Pharmacologic treatment of hyperuricemia with urate-lowering drugs has led to a dramatic reduction in long-term gouty arthritis and tophaceous gout.67 However, gout is often mismanaged by both physicians and patients alike. Fewer than 10% of patients with gout are referred to rheumatologists, who may have more experience with managing this disease than primary care physicians.68 Adherence to gout medications, such as allopurinol, is spotty at best, possibly because patients are not adequately taught how to take them. (For example, allopurinol should not be taken intermittently.)69

In up to 50% of patients, allopurinol is prescribed for asymptomatic hyperuricemia instead of an approved indication (eg, frequent and debilitating gout attacks, tophi, chronic erosive arthritis, urate nephrolithiasis).

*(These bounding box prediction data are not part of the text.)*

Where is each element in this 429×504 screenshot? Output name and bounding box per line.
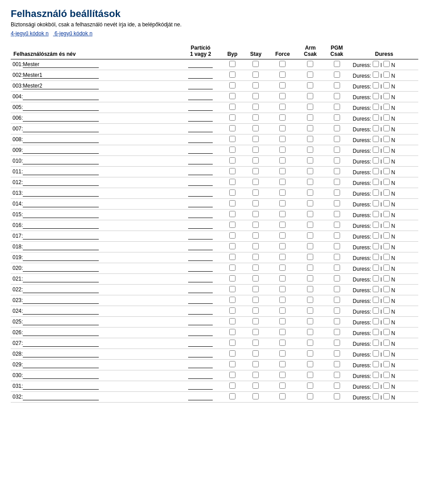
- pgm-checkbox[interactable]: [334, 189, 340, 196]
- pgm-checkbox[interactable]: [334, 393, 340, 399]
- force-checkbox[interactable]: [279, 318, 286, 324]
- user-name-input[interactable]: [23, 72, 99, 79]
- duress-i-checkbox[interactable]: [373, 82, 379, 88]
- force-checkbox[interactable]: [279, 147, 286, 153]
- stay-checkbox[interactable]: [252, 372, 259, 378]
- duress-i-checkbox[interactable]: [373, 318, 379, 324]
- arm-checkbox[interactable]: [307, 200, 313, 206]
- duress-i-checkbox[interactable]: [373, 211, 379, 217]
- arm-checkbox[interactable]: [307, 222, 313, 228]
- user-name-input[interactable]: [23, 244, 99, 250]
- duress-n-checkbox[interactable]: [383, 232, 390, 239]
- user-name-input[interactable]: [23, 265, 99, 272]
- arm-checkbox[interactable]: [307, 372, 313, 378]
- arm-checkbox[interactable]: [307, 393, 313, 399]
- user-name-input[interactable]: [23, 211, 99, 218]
- user-name-input[interactable]: [23, 372, 99, 379]
- duress-n-checkbox[interactable]: [383, 114, 390, 121]
- partition-input[interactable]: [188, 179, 213, 186]
- byp-checkbox[interactable]: [229, 382, 236, 389]
- duress-n-checkbox[interactable]: [383, 265, 390, 271]
- duress-i-checkbox[interactable]: [373, 297, 379, 303]
- force-checkbox[interactable]: [279, 372, 286, 378]
- pgm-checkbox[interactable]: [334, 307, 340, 314]
- duress-n-checkbox[interactable]: [383, 211, 390, 217]
- arm-checkbox[interactable]: [307, 82, 313, 88]
- user-name-input[interactable]: [23, 136, 99, 143]
- force-checkbox[interactable]: [279, 382, 286, 389]
- duress-n-checkbox[interactable]: [383, 307, 390, 314]
- pgm-checkbox[interactable]: [334, 254, 340, 260]
- arm-checkbox[interactable]: [307, 361, 313, 367]
- stay-checkbox[interactable]: [252, 318, 259, 324]
- pgm-checkbox[interactable]: [334, 168, 340, 174]
- byp-checkbox[interactable]: [229, 286, 236, 292]
- stay-checkbox[interactable]: [252, 329, 259, 335]
- user-name-input[interactable]: [23, 83, 99, 89]
- stay-checkbox[interactable]: [252, 297, 259, 303]
- partition-input[interactable]: [188, 93, 213, 100]
- byp-checkbox[interactable]: [229, 243, 236, 249]
- duress-i-checkbox[interactable]: [373, 200, 379, 206]
- duress-i-checkbox[interactable]: [373, 136, 379, 142]
- user-name-input[interactable]: [23, 340, 99, 347]
- duress-i-checkbox[interactable]: [373, 104, 379, 110]
- stay-checkbox[interactable]: [252, 157, 259, 164]
- arm-checkbox[interactable]: [307, 104, 313, 110]
- force-checkbox[interactable]: [279, 200, 286, 206]
- byp-checkbox[interactable]: [229, 114, 236, 121]
- partition-input[interactable]: [188, 158, 213, 164]
- pgm-checkbox[interactable]: [334, 61, 340, 67]
- stay-checkbox[interactable]: [252, 189, 259, 196]
- stay-checkbox[interactable]: [252, 179, 259, 185]
- user-name-input[interactable]: [23, 61, 99, 68]
- stay-checkbox[interactable]: [252, 93, 259, 99]
- arm-checkbox[interactable]: [307, 61, 313, 67]
- pgm-checkbox[interactable]: [334, 71, 340, 78]
- pgm-checkbox[interactable]: [334, 222, 340, 228]
- arm-checkbox[interactable]: [307, 350, 313, 357]
- duress-n-checkbox[interactable]: [383, 297, 390, 303]
- pgm-checkbox[interactable]: [334, 350, 340, 357]
- partition-input[interactable]: [188, 136, 213, 143]
- duress-i-checkbox[interactable]: [373, 393, 379, 399]
- force-checkbox[interactable]: [279, 232, 286, 239]
- partition-input[interactable]: [188, 190, 213, 197]
- user-name-input[interactable]: [23, 190, 99, 197]
- pgm-checkbox[interactable]: [334, 286, 340, 292]
- partition-input[interactable]: [188, 61, 213, 68]
- stay-checkbox[interactable]: [252, 125, 259, 131]
- partition-input[interactable]: [188, 115, 213, 122]
- byp-checkbox[interactable]: [229, 307, 236, 314]
- user-name-input[interactable]: [23, 168, 99, 175]
- arm-checkbox[interactable]: [307, 286, 313, 292]
- pgm-checkbox[interactable]: [334, 114, 340, 121]
- pgm-checkbox[interactable]: [334, 318, 340, 324]
- duress-i-checkbox[interactable]: [373, 329, 379, 335]
- arm-checkbox[interactable]: [307, 232, 313, 239]
- partition-input[interactable]: [188, 286, 213, 293]
- byp-checkbox[interactable]: [229, 136, 236, 142]
- user-name-input[interactable]: [23, 254, 99, 261]
- duress-i-checkbox[interactable]: [373, 179, 379, 185]
- force-checkbox[interactable]: [279, 340, 286, 346]
- byp-checkbox[interactable]: [229, 222, 236, 228]
- force-checkbox[interactable]: [279, 361, 286, 367]
- duress-n-checkbox[interactable]: [383, 393, 390, 399]
- user-name-input[interactable]: [23, 286, 99, 293]
- byp-checkbox[interactable]: [229, 168, 236, 174]
- force-checkbox[interactable]: [279, 157, 286, 164]
- arm-checkbox[interactable]: [307, 297, 313, 303]
- stay-checkbox[interactable]: [252, 232, 259, 239]
- duress-n-checkbox[interactable]: [383, 136, 390, 142]
- partition-input[interactable]: [188, 254, 213, 261]
- arm-checkbox[interactable]: [307, 147, 313, 153]
- force-checkbox[interactable]: [279, 307, 286, 314]
- byp-checkbox[interactable]: [229, 340, 236, 346]
- user-name-input[interactable]: [23, 93, 99, 100]
- arm-checkbox[interactable]: [307, 93, 313, 99]
- force-checkbox[interactable]: [279, 168, 286, 174]
- arm-checkbox[interactable]: [307, 265, 313, 271]
- duress-n-checkbox[interactable]: [383, 254, 390, 260]
- force-checkbox[interactable]: [279, 297, 286, 303]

The drug should be used cautiously and in reduced dosages in patients with impaired renal function.70 More than 50% of cases of allopurinol hypersensitivity syndrome (eg, rash, fever, eosinophilia, hepatitis, renal failure) had been inappropriately treated for asymptomatic hyperuricemia in one study.71

Medication errors are often observed in the setting of associated comorbid illnesses and polypharmacy.72 Hospitalized patients with acute gout are often treated with colchicine or nonsteroidal anti-inflammatory drugs, even in the setting of renal failure, which greatly increases the toxicity of these drugs.73 Quality-control indicators have recently been developed, which pertain to the use of urate-lowering medications and anti-inflammatory drugs in patients with gout.74


The apparent rise in the prevalence and incidence of gout over the past several decades may be caused by growing populations with risk factors for this disease, such as advanced age, high intake of purine-rich animal protein, metabolic syndrome, diuretic use, organ transplant, and end-stage renal disease. Polyarticular gout can mimic osteoarthritis (especially in elderly women) or rheumatoid arthritis. Hyperuricemia may be an independent cardiovascular risk factor, but treating asymptomatic hyperuricemia cannot be recommended until clinical trials demonstrate that lowering serum uric acid reduces cardiovascular risk. Physicians and patients should be taught how to manage gout properly to minimize the adverse effects of medications.